▶ Exercise description
Below are the records; extract from them the line containing "dans l'ordre Gémeaux" to the line containing "73 milhões por ano", both lines included, exactly and with no pictures.

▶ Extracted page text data

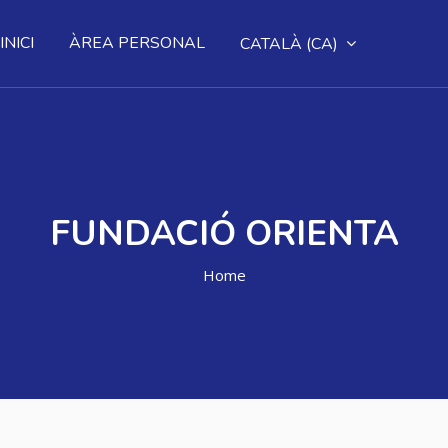
INICI
ÀREA PERSONAL
CATALÀ ‎(CA)‎
FUNDACIÓ ORIENTA
Home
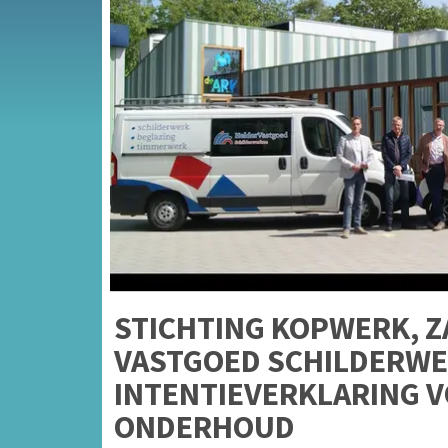
STICHTING KOPWERK, 
VASTGOED SCHILDERW
INTENTIEVERKLARING 
ONDERHOUD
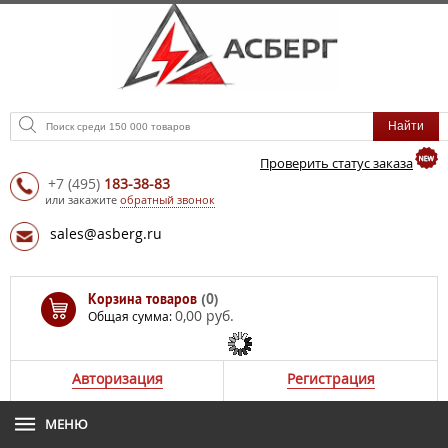
Проверить статус заказа
+7
(495)
183-38-83
или закажите
обратный звонок
sales@asberg.ru
Корзина товаров
(0)
0,00 руб.
Общая сумма:
Авторизация
Регистрация
МЕНЮ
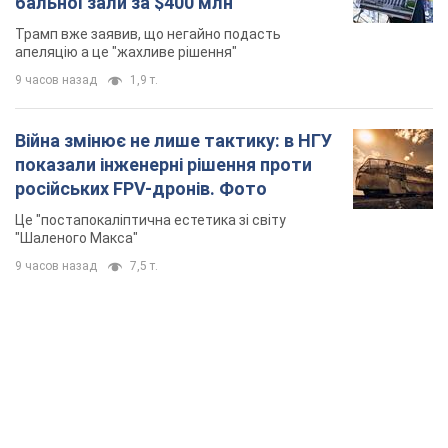
Це "постапокаліптична естетика зі світу
"Шаленого Макса"
9 часов назад
7,5 т.
TOP NEWS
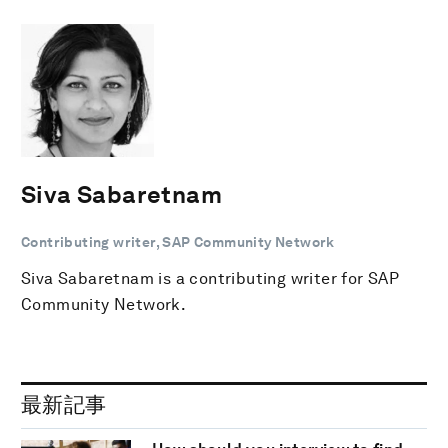
Siva Sabaretnam
Contributing writer, SAP Community Network
Siva Sabaretnam is a contributing writer for SAP
Community Network.
最新記事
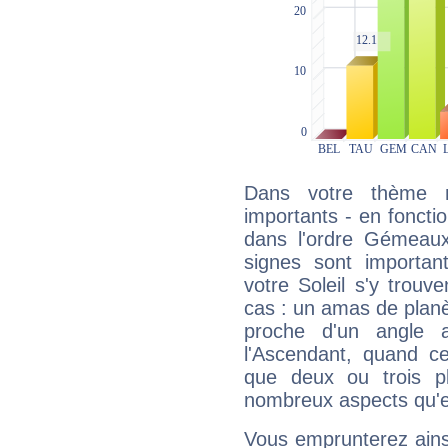
Dans votre thème na
importants - en fonctio
dans l'ordre Gémeaux
signes sont importa
votre Soleil s'y trouv
cas : un amas de planè
proche d'un angle 
l'Ascendant, quand c
que deux ou trois pl
nombreux aspects qu'el
Vous emprunterez ainsi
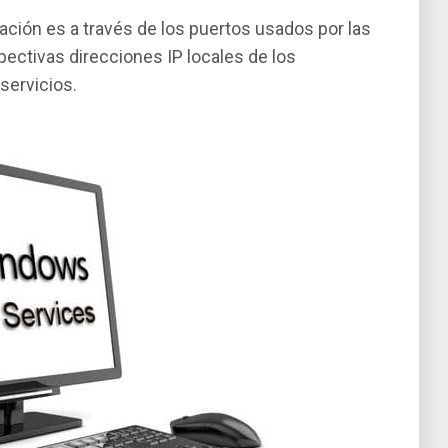
ación es a través de los puertos usados por las
spectivas direcciones IP locales de los
servicios.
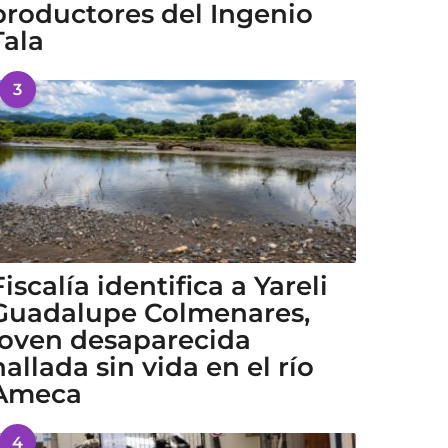
productores del Ingenio
Tala
3
Fiscalía identifica a Yareli
Guadalupe Colmenares,
joven desaparecida
hallada sin vida en el río
Ameca
4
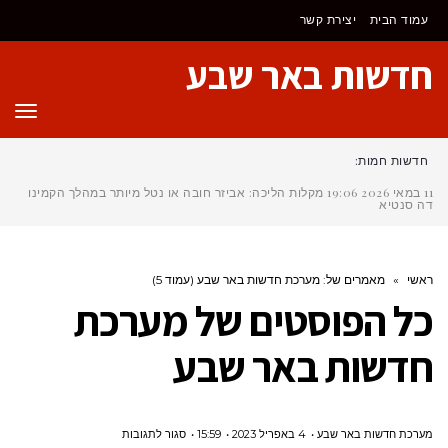
לתוכן
עמוד הבית
יצירת קשר
חדשות באר שבע
תפר
חדשות חמות:
11 במאי 2026
19:06
מקלות הליכה: אביזר חובה או נטל מיותר במהלך הקמינו
דה סנטיאגו?
ראשי
»
מאמרים של: מערכת חדשות באר שבע (עמוד 5)
כל הפוסטים של
מערכת
חדשות באר שבע
על
מערכת חדשות באר שבע
4 באפריל 2023
15:59
סגור לתגובות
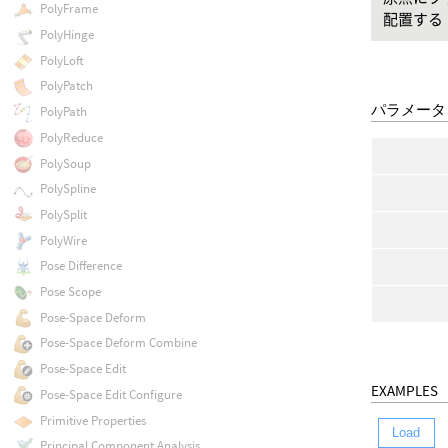
PolyFrame
配置する
PolyHinge
PolyLoft
PolyPatch
パラメータ
PolyPath
PolyReduce
PolySoup
PolySpline
PolySplit
PolyWire
Pose Difference
Pose Scope
Pose-Space Deform
Pose-Space Deform Combine
Pose-Space Edit
EXAMPLES
Pose-Space Edit Configure
Primitive Properties
Load
Principal Component Analysis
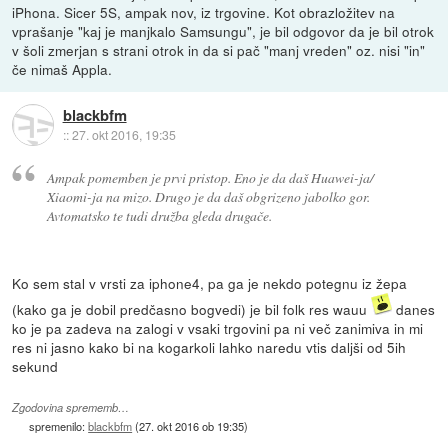
iPhona. Sicer 5S, ampak nov, iz trgovine. Kot obrazložitev na
vprašanje "kaj je manjkalo Samsungu", je bil odgovor da je bil otrok
v šoli zmerjan s strani otrok in da si pač "manj vreden" oz. nisi "in"
če nimaš Appla.
blackbfm
::
27. okt 2016, 19:35
Ampak pomemben je prvi pristop. Eno je da daš Huawei-ja/
Xiaomi-ja na mizo. Drugo je da daš obgrizeno jabolko gor.
Avtomatsko te tudi družba gleda drugače.
Ko sem stal v vrsti za iphone4, pa ga je nekdo potegnu iz žepa
(kako ga je dobil predčasno bogvedi) je bil folk res wauu
danes
ko je pa zadeva na zalogi v vsaki trgovini pa ni več zanimiva in mi
res ni jasno kako bi na kogarkoli lahko naredu vtis daljši od 5ih
sekund
Zgodovina sprememb…
spremenilo:
blackbfm
(
27. okt 2016 ob 19:35
)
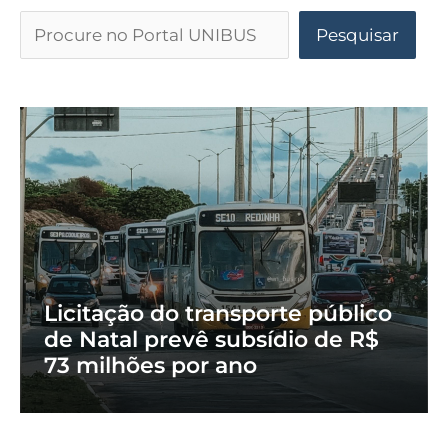
Pesquisar
Licitação do transporte público
de Natal prevê subsídio de R$
73 milhões por ano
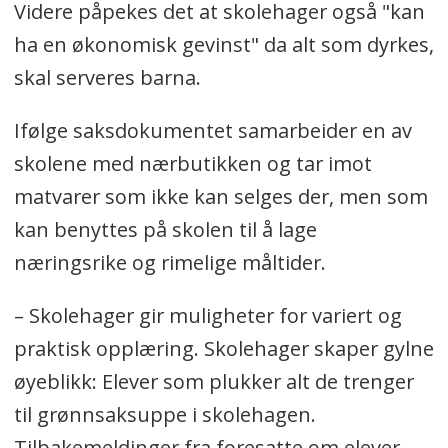
Videre påpekes det at skolehager også "kan
ha en økonomisk gevinst" da alt som dyrkes,
skal serveres barna.
Ifølge saksdokumentet samarbeider en av
skolene med nærbutikken og tar imot
matvarer som ikke kan selges der, men som
kan benyttes på skolen til å lage
næringsrike og rimelige måltider.
– Skolehager gir muligheter for variert og
praktisk opplæring. Skolehager skaper gylne
øyeblikk: Elever som plukker alt de trenger
til grønnsaksuppe i skolehagen.
Tilbakemeldinger fra foresatte om elever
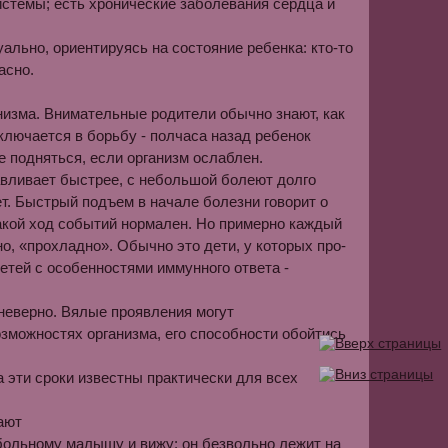
истемы; есть хронические заболевания сердца и
ально, ориентируясь на состояние ребенка: кто-то
асно.
анизма. Вни­мательные родители обычно знают, как
включается в борьбу - полчаса назад ребенок
не подняться, если организм ослаблен.
равливает быстрее, с небольшой болеют долго
. Быстрый подъем в начале болезни говорит о
акой ход событий нормален. Но пример­но каждый
о, «прохладно». Обычно это дети, у которых про­
етей с особенностями иммунного ответа -
неверно. Вялые проявления могут
можностях организма, его спо­собности обойтись
а эти сроки известны практически для всех
ают
 больному малышу и вижу: он безвольно лежит на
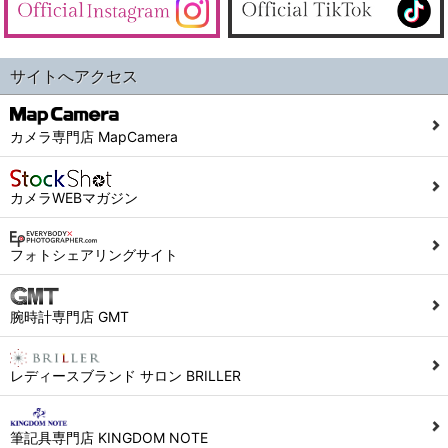
サイトへアクセス
カメラ専門店 MapCamera
カメラWEBマガジン
フォトシェアリングサイト
腕時計専門店 GMT
レディースブランド サロン BRILLER
筆記具専門店 KINGDOM NOTE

▶ Your response
dans l'ordre Gémeaux
signes sont importa
votre Soleil s'y trouv
cas : un amas de planè
proche d'un angle 
l'Ascendant, quand c
que deux ou trois pl
nombreux aspects qu'el
Vous emprunterez ainsi
ación es a través de los puertos usados por las
spectivas direcciones IP locales de los
servicios.
productores del Ingenio
Tala
3
Fiscalía identifica a Yareli
Guadalupe Colmenares,
joven desaparecida
hallada sin vida en el río
Ameca
4
לתוכן
עמוד הבית
יצירת קשר
חדשות באר שבע
תפר
חדשות חמות:
11 במאי 2026
19:06
מקלות הליכה: אביזר חובה או נטל מיותר במהלך הקמינו
דה סנטיאגו?
ראשי
»
מאמרים של: מערכת חדשות באר שבע (עמוד 5)
כל הפוסטים של
מערכת
חדשות באר שבע
על
מערכת חדשות באר שבע
4 באפריל 2023
15:59
סגור לתגובות
PolyFrame
配置する
PolyHinge
PolyLoft
PolyPatch
パラメータ
PolyPath
PolyReduce
PolySoup
PolySpline
PolySplit
PolyWire
Pose Difference
Pose Scope
Pose-Space Deform
Pose-Space Deform Combine
Pose-Space Edit
EXAMPLES
Pose-Space Edit Configure
Primitive Properties
Load
Principal Component Analysis
iPhona. Sicer 5S, ampak nov, iz trgovine. Kot obrazložitev na
vprašanje "kaj je manjkalo Samsungu", je bil odgovor da je bil otrok
v šoli zmerjan s strani otrok in da si pač "manj vreden" oz. nisi "in"
če nimaš Appla.
blackbfm
::
27. okt 2016, 19:35
Ampak pomemben je prvi pristop. Eno je da daš Huawei-ja/
Xiaomi-ja na mizo. Drugo je da daš obgrizeno jabolko gor.
Avtomatsko te tudi družba gleda drugače.
Ko sem stal v vrsti za iphone4, pa ga je nekdo potegnu iz žepa
(kako ga je dobil predčasno bogvedi) je bil folk res wauu
danes
ko je pa zadeva na zalogi v vsaki trgovini pa ni več zanimiva in mi
res ni jasno kako bi na kogarkoli lahko naredu vtis daljši od 5ih
sekund
Zgodovina sprememb…
spremenilo:
blackbfm
(
27. okt 2016 ob 19:35
)
Pesquisar
Licitação do transporte público
de Natal prevê subsídio de R$
73 milhões por ano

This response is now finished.